Cyberkriminalität – die Betrugsmaschen werden immer ausgeklügelter

Allein in München wurden in den vergangenen drei Monaten 15 Münchner Firmen durch Cyberkriminalität um insgesamt eine halbe Million Euro gebracht. Die Polizei ist bei den kriminellen Machenschaften bislang oftmals machtlos. Aus welchen Ländern die Täter operieren, ist bislang laut Polizei ebenfalls unklar. Darüber berichtet Thomas Anlauf unter der Überschrift Hacker erbeuten bei Firmen eine halbe Million Euro in der Süddeutschen Zeitung.
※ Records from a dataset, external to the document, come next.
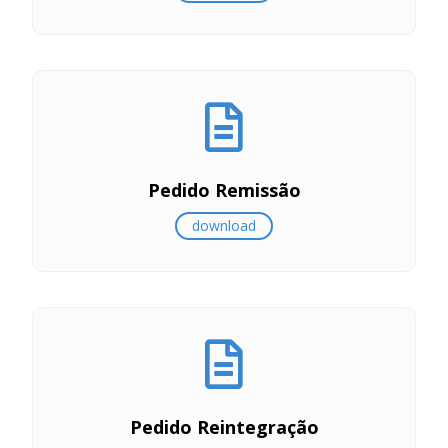
Pedido Remissão
download
Pedido Reintegração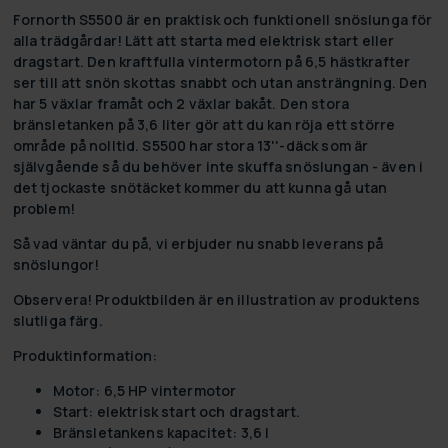
Fornorth S5500 är en praktisk och funktionell snöslunga för
alla trädgårdar! Lätt att starta med elektrisk start eller
dragstart. Den kraftfulla vintermotorn på 6,5 hästkrafter
ser till att snön skottas snabbt och utan ansträngning. Den
har 5 växlar framåt och 2 växlar bakåt. Den stora
bränsletanken på 3,6 liter gör att du kan röja ett större
område på nolltid. S5500 har stora 13''-däck som är
självgående så du behöver inte skuffa snöslungan - även i
det tjockaste snötäcket kommer du att kunna gå utan
problem!
Så vad väntar du på, vi erbjuder nu
snabb leverans
på
snöslungor!
Observera!
Produktbilden är en illustration av produktens
slutliga färg.
Produktinformation:
Motor: 6,5 HP vintermotor
Start: elektrisk start och dragstart.
Bränsletankens kapacitet: 3,6 l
»Es ist ein raffinierter Trick, auf den selbst größere Firmen hereinfallen und um viel Geld betrogen werden. International agierende Betrüger verschaffen sich vermutlich mit Phishing-Mails Zugang zu Mail-Accounts von Unternehmen und leiten dann in einer ausgeklügelten Aktion Geld auf ihre Konten.« Aber wie läuft das genau ab?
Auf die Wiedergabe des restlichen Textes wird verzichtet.